:: Work task ::
Within the data below, count every line that includes "углового" and report the total alone.

:: Task input ::
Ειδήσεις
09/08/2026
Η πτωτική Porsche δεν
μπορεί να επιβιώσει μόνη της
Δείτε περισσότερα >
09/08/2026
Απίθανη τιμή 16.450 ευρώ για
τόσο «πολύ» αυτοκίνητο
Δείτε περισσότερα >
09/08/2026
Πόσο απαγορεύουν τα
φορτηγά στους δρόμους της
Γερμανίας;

--

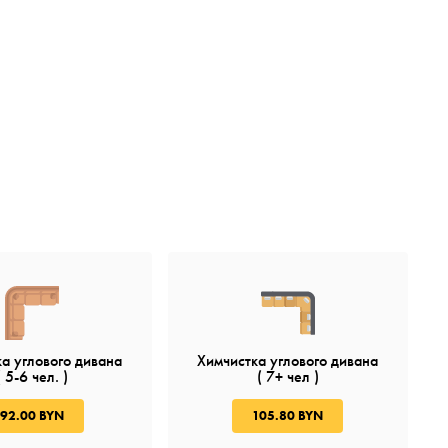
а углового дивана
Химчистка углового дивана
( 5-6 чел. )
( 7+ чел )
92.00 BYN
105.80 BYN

:: Result for this task ::
2